_ABOUT THIS EXERCISE_. Starting with the opening line of the entries below, transcribe each line exactly up to and including the one that has "Geschichten über Menschen, Technik"; pictures are not copied.

____ DATA SUPPLIED

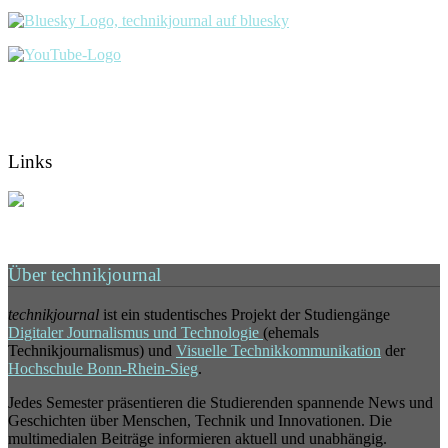
Links
Über technikjournal
technikjournal
ist ein studentisches Projekt der Studiengänge
Digitaler Journalismus und Technologie
(ehemals
Technikjournalismus) und
Visuelle Technikkommunikation
der
Hochschule Bonn-Rhein-Sieg
.
Jedes Semester präsentieren die Studierenden spannende News und
Geschichten über Menschen, Technik und Innovationen. Die
multimedialen Beiträge informieren aktuell und unabhängig.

________

_SOLUTION_.
Links
Über technikjournal
technikjournal
ist ein studentisches Projekt der Studiengänge
Digitaler Journalismus und Technologie
(ehemals
Technikjournalismus) und
Visuelle Technikkommunikation
der
Hochschule Bonn-Rhein-Sieg
.
Jedes Semester präsentieren die Studierenden spannende News und
Geschichten über Menschen, Technik und Innovationen. Die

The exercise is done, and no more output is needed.